Effect of Activated Carbon on Re-Conversion Reaction of Cu/LiCl/C Electrode with LiPF6/Methyl Difluoroacetate Electrolyte
Katsuo Hashizaki *
Institute for Materials Chemistry and Engineering, Kyushu University, 6-1 Kasuga-Koen, Kasuga, Fukuoka 816-8580, Japan and Office of Society-Academia Collaboration for Innovation, Kyoto University, Uji-shi, Kyoto 611-0011, Japan.
Shinsaku Dobashi
Office of Society-Academia Collaboration for Innovation, Kyoto University, Uji-shi, Kyoto 611-0011, Japan and Research and Innovation Center, Mitsubishi Heavy Industries, Ltd., Nagasaki-shi, Nagasaki 851-0392, Japan.
Shigeto Okada
Institute for Materials Chemistry and Engineering, Kyushu University, 6-1 Kasuga-Koen, Kasuga, Fukuoka 816-8580, Japan.
Toshiro Hirai
Office of Society-Academia Collaboration for Innovation, Kyoto University, Uji-shi, Kyoto 611-0011, Japan.
Jun-ichi Yamaki
Office of Society-Academia Collaboration for Innovation, Kyoto University, Uji-shi, Kyoto 611-0011, Japan.
Zempachi Ogumi
Office of Society-Academia Collaboration for Innovation, Kyoto University, Uji-shi, Kyoto 611-0011, Japan.
*Author to whom correspondence should be addressed.
Abstract
Transition-metal chlorides are known to suffer from dissolution in organic solvents.

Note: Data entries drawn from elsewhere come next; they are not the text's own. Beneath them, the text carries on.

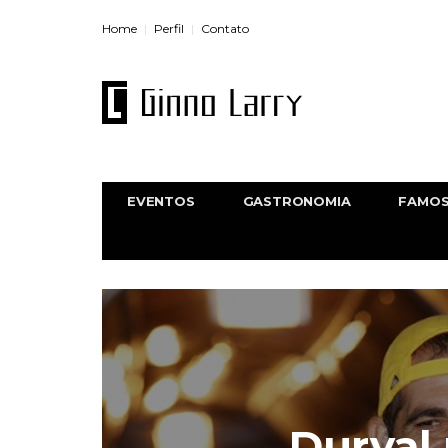
Home
Perfil
Contato
EVENTOS
GASTRONOMIA
FAMO
Durval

However, our previous investigation revealed that in the Li/CuCl2 battery, the dissolution of CuCl2 cathode materials could be suppressed by using LiPF6/methyl difluoroacetate (MFA; CHF2COOCH3) electrolyte. And, the Cu/LiCl electrode could both charge and discharge in LiPF6/methyl difluoroacetate (MFA) electrolyte as the re-conversion reaction cathode of Li/CuCl2 battery. However, the capacity is only half the theoretical value of 399 mAh g–1. This is because cuprous is hardly oxidized to cupric during charging due to copper disproportionation reaction.
In this study, activated carbon was added to the Cu/LiCl electrode in order to promote the production of CuCl2, and to improve the capacity. The physical properties of the activated carbon were found to have significant effects: activated carbon with a large specific surface area and micropore volume enabled CuCl2 deposition, and improved the capacity of the Cu/LiCl/C electrode to approximately 300 mAh g–1.
Keywords: Lithium ion battery, Li/CuCl2 battery, MFA, activated carbon, conversion, re-conversion.